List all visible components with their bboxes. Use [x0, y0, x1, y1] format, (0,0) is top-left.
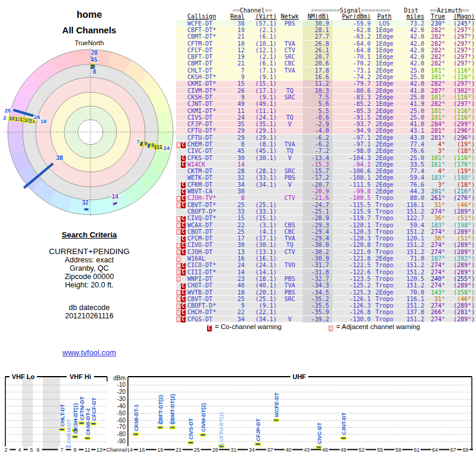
cell-magnetic-azimuth: (116°): [445, 67, 475, 74]
cell-virtual-channel: (30.1): [245, 155, 277, 161]
cell-virtual-channel: (17.1): [245, 87, 277, 94]
station-label: CBFT-DT(2): [158, 395, 164, 425]
cell-virtual-channel: (15.1): [245, 215, 277, 221]
x-tick-label: 13: [96, 447, 102, 453]
cell-real-channel: 30: [228, 188, 245, 195]
cell-callsign: CBFT-DT*: [186, 27, 228, 33]
cell-virtual-channel: (2.1): [245, 54, 277, 60]
cell-real-channel: 14: [228, 161, 245, 168]
x-tick-label: 69: [462, 447, 468, 453]
cell-callsign: CJNT-DT: [186, 101, 228, 107]
cell-magnetic-azimuth: (296°): [445, 127, 475, 134]
cell-virtual-channel: (3.1): [245, 222, 277, 228]
cell-callsign: CBVT-DT*: [186, 202, 228, 208]
cell-power: -64.0: [333, 40, 371, 47]
cell-callsign: CFGS-DT: [186, 316, 228, 323]
cell-noise-margin: -6.2: [303, 134, 333, 141]
cell-path: 1Edge: [371, 101, 398, 107]
cell-distance: 44.3: [398, 188, 424, 195]
cell-true-azimuth: 3°: [424, 148, 445, 154]
cell-noise-margin: -30.9: [303, 255, 333, 262]
table-row: aCCBVT-DT*25(25.1)-24.7-115.5Tropo116.13…: [176, 201, 476, 208]
cell-true-azimuth: 201°: [424, 188, 445, 195]
tvfool-link[interactable]: www.tvfool.com: [62, 348, 116, 357]
cell-distance: 25.0: [398, 114, 424, 121]
cell-noise-margin: 10.3: [303, 87, 333, 94]
x-tick-label: 34: [249, 447, 255, 453]
cell-distance: 25.0: [398, 108, 424, 114]
table-row: aCCHEM-DT8(8.1)TVA-6.2-97.12Edge77.44°(1…: [176, 140, 476, 147]
cell-callsign: CBOFT-D*: [186, 208, 228, 215]
channel-number-label: 9: [151, 142, 154, 148]
table-row: CFTU-DT29(29.1)-6.2-97.12Edge43.0281°(29…: [176, 134, 476, 140]
cell-real-channel: 45: [228, 148, 245, 154]
warning-slot-c: C: [181, 228, 186, 235]
cell-virtual-channel: (6.1): [245, 60, 277, 67]
warning-slot-c: C: [181, 302, 186, 309]
cell-callsign: W14CK: [186, 161, 228, 168]
cell-real-channel: 15: [228, 215, 245, 221]
cell-virtual-channel: (25.1): [245, 202, 277, 208]
cell-path: Tropo: [371, 235, 398, 242]
station-label: CIVM-DT(2): [201, 403, 206, 432]
table-row: CHLT-DT7(7.1)TVA17.8-73.12Edge25.0101°(1…: [176, 67, 476, 73]
cell-callsign: CJOH-TV*: [186, 195, 228, 201]
cell-network: TVA: [277, 282, 303, 289]
cell-power: -74.2: [333, 74, 371, 80]
cell-virtual-channel: (12.1): [245, 47, 277, 54]
cell-virtual-channel: (29.1): [245, 134, 277, 141]
cell-callsign: CJOH-DT: [186, 249, 228, 255]
cell-noise-margin: -6.2: [303, 141, 333, 148]
channel-number-label: 2: [3, 114, 6, 121]
table-row: CFTM-DT10(10.1)TVA26.8-64.01Edge42.0282°…: [176, 40, 476, 46]
cell-noise-margin: 5.6: [303, 101, 333, 107]
station-tick-marker: [141, 142, 142, 146]
cell-power: -98.0: [333, 148, 371, 154]
cell-magnetic-azimuth: (198°): [445, 174, 475, 181]
cell-true-azimuth: 282°: [424, 80, 445, 87]
cell-true-azimuth: 230°: [424, 20, 445, 27]
cell-power: -93.7: [333, 121, 371, 127]
col-miles: miles: [398, 13, 424, 20]
cell-power: -111.5: [333, 181, 371, 188]
cell-callsign: CHEM-DT: [186, 141, 228, 148]
cell-distance: 42.0: [398, 27, 424, 33]
channel-number-label: 45: [90, 57, 98, 63]
cell-true-azimuth: 101°: [424, 94, 445, 101]
cell-noise-margin: -35.2: [303, 296, 333, 302]
cell-real-channel: 22: [228, 222, 245, 228]
cell-magnetic-azimuth: (289°): [445, 242, 475, 248]
cell-distance: 70.0: [398, 289, 424, 296]
cell-real-channel: 30: [228, 155, 245, 161]
cell-network: SRC: [277, 296, 303, 302]
group-header-signal: ========Signal========: [303, 7, 398, 14]
cell-magnetic-azimuth: (299°): [445, 121, 475, 127]
table-row: CJNT-DT49(49.1)5.6-85.21Edge41.9282°(297…: [176, 101, 476, 107]
cell-virtual-channel: (24.1): [245, 114, 277, 121]
cell-callsign: WETK-DT: [186, 174, 228, 181]
cell-network: TQ: [277, 87, 303, 94]
signal-bar: [79, 422, 84, 424]
signal-strength-chart: VHF LoVHF HiUHFdBm-10-20-30-40-50-60-70-…: [0, 366, 476, 457]
col-true: True: [424, 13, 445, 20]
cell-power: -62.8: [333, 27, 371, 33]
cell-magnetic-azimuth: (255°): [445, 276, 475, 282]
cell-path: 2Edge: [371, 94, 398, 101]
cell-path: 1Edge: [371, 40, 398, 47]
cell-true-azimuth: 274°: [424, 269, 445, 276]
cell-path: 2Edge: [371, 108, 398, 114]
cell-distance: 151.2: [398, 316, 424, 323]
cell-distance: 42.0: [398, 60, 424, 67]
cell-distance: 76.6: [398, 148, 424, 154]
cell-callsign: CFTU-DT*: [186, 127, 228, 134]
cell-power: -59.9: [333, 20, 371, 27]
cell-path: 2Edge: [371, 289, 398, 296]
cell-path: 1Edge: [371, 47, 398, 54]
cell-path: 2Edge: [371, 188, 398, 195]
cell-distance: 25.0: [398, 67, 424, 74]
channel-number-label: 25: [5, 107, 11, 114]
signal-bar: [170, 426, 175, 428]
cell-noise-margin: 30.9: [303, 20, 333, 27]
channel-number-label: 24: [164, 145, 170, 151]
warning-slot-a: a: [176, 315, 181, 323]
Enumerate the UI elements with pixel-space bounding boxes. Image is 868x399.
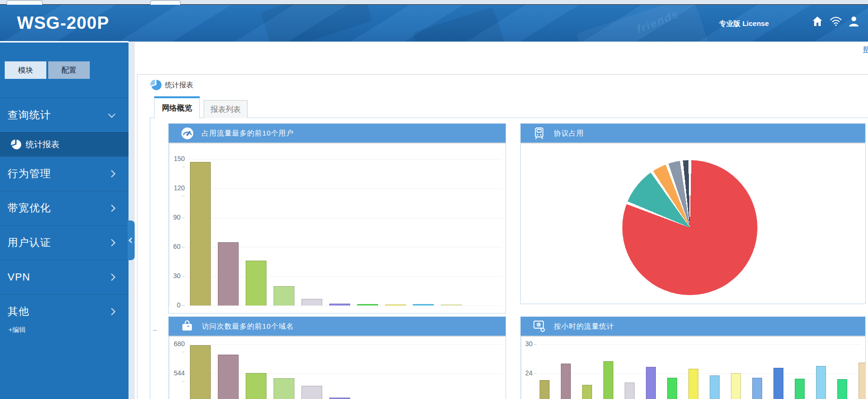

## TASK DESCRIPTION
Wherever the word "station" turns up in the records, copy out the line it is on.

## EXERCISE ANSWER
station-label: CBFT-DT(2): [158, 395, 164, 425]
station-label: CIVM-DT(2): [201, 403, 206, 432]
station-tick-marker: [141, 142, 142, 146]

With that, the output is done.